Start at the line in the entries below that contains "oraz przesypywały piasek", stop at the line that contains "robotów oraz trasy", and output exactly the lines in that span, both ends included.

[Material for this task Boundary: Start]

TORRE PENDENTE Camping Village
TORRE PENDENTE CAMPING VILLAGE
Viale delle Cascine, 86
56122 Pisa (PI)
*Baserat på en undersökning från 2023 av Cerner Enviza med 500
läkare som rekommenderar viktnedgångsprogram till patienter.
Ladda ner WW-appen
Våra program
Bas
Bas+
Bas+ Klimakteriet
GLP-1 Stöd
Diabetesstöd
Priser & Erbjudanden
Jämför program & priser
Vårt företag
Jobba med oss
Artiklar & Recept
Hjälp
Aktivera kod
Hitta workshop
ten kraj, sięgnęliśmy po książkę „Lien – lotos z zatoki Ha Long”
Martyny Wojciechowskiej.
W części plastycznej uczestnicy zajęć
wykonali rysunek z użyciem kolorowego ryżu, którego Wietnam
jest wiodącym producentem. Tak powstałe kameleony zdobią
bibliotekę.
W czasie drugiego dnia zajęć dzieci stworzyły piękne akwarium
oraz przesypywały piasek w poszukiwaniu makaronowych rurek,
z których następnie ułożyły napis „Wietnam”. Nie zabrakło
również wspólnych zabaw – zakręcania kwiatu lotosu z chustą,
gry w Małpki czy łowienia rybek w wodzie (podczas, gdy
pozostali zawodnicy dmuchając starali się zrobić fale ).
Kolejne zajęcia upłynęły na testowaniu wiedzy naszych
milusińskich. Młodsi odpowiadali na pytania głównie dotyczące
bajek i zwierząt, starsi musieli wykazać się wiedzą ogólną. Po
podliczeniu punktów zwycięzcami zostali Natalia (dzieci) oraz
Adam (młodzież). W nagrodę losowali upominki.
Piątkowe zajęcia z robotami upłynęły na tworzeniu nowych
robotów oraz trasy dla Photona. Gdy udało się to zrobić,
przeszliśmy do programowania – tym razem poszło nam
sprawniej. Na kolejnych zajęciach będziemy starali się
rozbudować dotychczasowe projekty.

[Material for this task Boundary: End]
[Material for this task Boundary: Start]

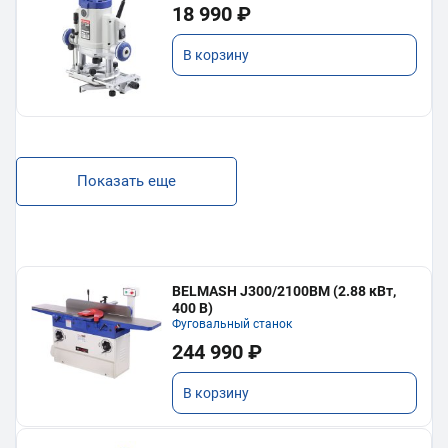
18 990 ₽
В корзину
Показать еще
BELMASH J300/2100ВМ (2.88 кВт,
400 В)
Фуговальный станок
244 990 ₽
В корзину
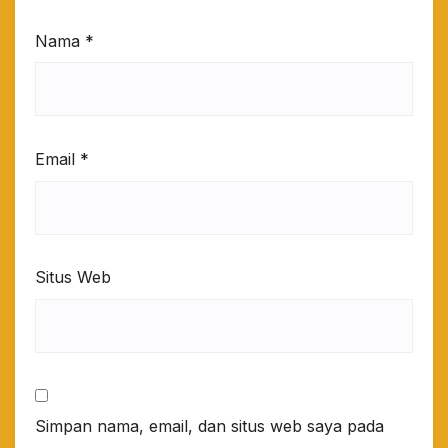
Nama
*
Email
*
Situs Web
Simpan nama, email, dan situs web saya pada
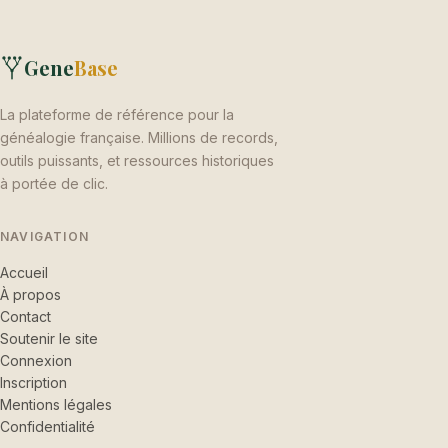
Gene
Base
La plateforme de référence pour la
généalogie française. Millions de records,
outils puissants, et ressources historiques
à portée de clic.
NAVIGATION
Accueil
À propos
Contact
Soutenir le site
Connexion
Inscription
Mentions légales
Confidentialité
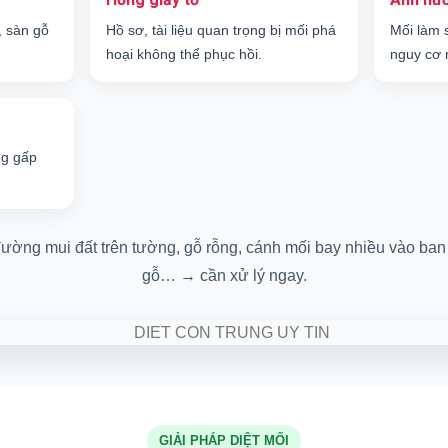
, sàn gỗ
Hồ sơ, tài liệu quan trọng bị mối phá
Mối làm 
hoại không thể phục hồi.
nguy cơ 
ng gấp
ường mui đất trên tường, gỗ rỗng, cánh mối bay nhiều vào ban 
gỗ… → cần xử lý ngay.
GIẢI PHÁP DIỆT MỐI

[Material for this task Boundary: End]

_Output for this exercise_
oraz przesypywały piasek w poszukiwaniu makaronowych rurek,
z których następnie ułożyły napis „Wietnam”. Nie zabrakło
również wspólnych zabaw – zakręcania kwiatu lotosu z chustą,
gry w Małpki czy łowienia rybek w wodzie (podczas, gdy
pozostali zawodnicy dmuchając starali się zrobić fale ).
Kolejne zajęcia upłynęły na testowaniu wiedzy naszych
milusińskich. Młodsi odpowiadali na pytania głównie dotyczące
bajek i zwierząt, starsi musieli wykazać się wiedzą ogólną. Po
podliczeniu punktów zwycięzcami zostali Natalia (dzieci) oraz
Adam (młodzież). W nagrodę losowali upominki.
Piątkowe zajęcia z robotami upłynęły na tworzeniu nowych
robotów oraz trasy dla Photona. Gdy udało się to zrobić,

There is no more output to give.